In the entries, find all lines that hold the word "thành" and copy them.

_ _ _ _ _

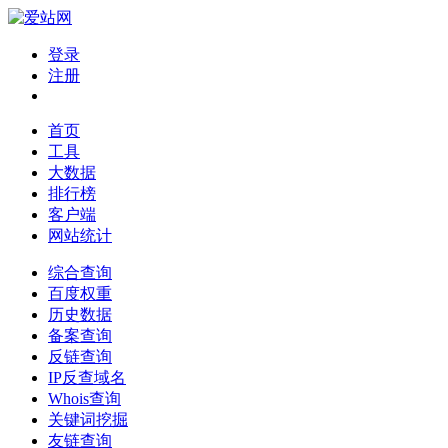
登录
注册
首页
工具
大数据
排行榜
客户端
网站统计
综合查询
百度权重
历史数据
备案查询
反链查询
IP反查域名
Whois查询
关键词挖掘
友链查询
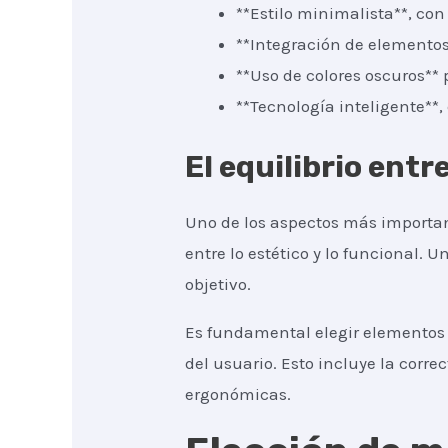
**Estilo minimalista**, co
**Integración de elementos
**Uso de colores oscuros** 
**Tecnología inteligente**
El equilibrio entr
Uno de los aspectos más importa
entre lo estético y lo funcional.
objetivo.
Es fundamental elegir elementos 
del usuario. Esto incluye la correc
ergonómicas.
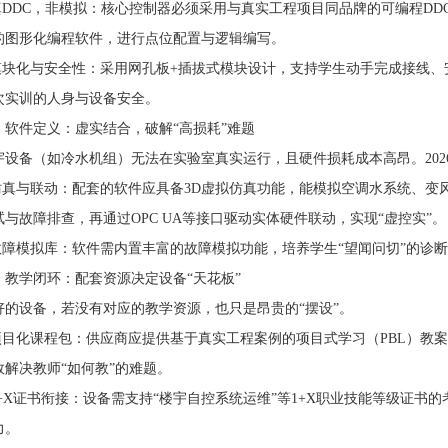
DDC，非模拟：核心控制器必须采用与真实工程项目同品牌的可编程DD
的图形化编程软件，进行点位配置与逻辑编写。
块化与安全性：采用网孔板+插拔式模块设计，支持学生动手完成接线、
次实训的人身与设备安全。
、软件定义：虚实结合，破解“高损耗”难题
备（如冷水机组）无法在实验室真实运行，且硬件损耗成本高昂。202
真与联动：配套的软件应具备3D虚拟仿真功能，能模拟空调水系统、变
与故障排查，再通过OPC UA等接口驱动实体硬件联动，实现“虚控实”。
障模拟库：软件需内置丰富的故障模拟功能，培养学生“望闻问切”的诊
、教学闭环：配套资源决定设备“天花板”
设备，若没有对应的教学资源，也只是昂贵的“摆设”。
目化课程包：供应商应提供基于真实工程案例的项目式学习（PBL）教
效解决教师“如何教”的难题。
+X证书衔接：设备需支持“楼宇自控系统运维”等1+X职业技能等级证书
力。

_ _ _ _ _

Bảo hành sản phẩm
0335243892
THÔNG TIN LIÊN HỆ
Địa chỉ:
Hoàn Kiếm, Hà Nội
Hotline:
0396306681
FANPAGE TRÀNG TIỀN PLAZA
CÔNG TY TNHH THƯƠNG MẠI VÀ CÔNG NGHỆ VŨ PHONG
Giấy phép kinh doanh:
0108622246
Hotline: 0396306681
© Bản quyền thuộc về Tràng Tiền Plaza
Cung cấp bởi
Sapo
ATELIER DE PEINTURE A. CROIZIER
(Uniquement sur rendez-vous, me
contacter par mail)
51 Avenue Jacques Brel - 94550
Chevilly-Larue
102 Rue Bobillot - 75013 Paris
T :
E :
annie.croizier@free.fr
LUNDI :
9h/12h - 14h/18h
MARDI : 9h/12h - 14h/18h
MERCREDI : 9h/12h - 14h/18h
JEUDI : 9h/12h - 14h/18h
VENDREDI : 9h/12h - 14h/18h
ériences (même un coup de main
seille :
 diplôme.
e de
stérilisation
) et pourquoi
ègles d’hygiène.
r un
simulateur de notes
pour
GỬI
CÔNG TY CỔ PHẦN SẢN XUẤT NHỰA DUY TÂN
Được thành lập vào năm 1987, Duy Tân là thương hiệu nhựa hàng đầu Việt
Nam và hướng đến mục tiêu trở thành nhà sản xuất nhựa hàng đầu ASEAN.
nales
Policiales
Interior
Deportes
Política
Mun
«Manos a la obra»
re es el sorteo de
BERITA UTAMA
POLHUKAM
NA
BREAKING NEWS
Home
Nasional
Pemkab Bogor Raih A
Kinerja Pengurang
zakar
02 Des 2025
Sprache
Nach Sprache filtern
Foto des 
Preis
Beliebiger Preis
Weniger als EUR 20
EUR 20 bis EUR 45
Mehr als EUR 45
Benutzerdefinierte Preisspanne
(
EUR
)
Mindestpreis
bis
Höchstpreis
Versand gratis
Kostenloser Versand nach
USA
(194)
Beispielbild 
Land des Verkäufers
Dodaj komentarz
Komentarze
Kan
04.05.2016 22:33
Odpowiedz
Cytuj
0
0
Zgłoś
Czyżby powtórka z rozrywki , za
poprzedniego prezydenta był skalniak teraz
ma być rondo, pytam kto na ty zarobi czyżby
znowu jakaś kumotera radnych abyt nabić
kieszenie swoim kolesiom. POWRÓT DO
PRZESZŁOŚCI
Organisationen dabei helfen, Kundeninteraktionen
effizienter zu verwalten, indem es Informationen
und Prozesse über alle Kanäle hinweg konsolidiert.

_ _ _ _ _

→ EXPECTED OUTPUT
Được thành lập vào năm 1987, Duy Tân là thương hiệu nhựa hàng đầu Việt
Nam và hướng đến mục tiêu trở thành nhà sản xuất nhựa hàng đầu ASEAN.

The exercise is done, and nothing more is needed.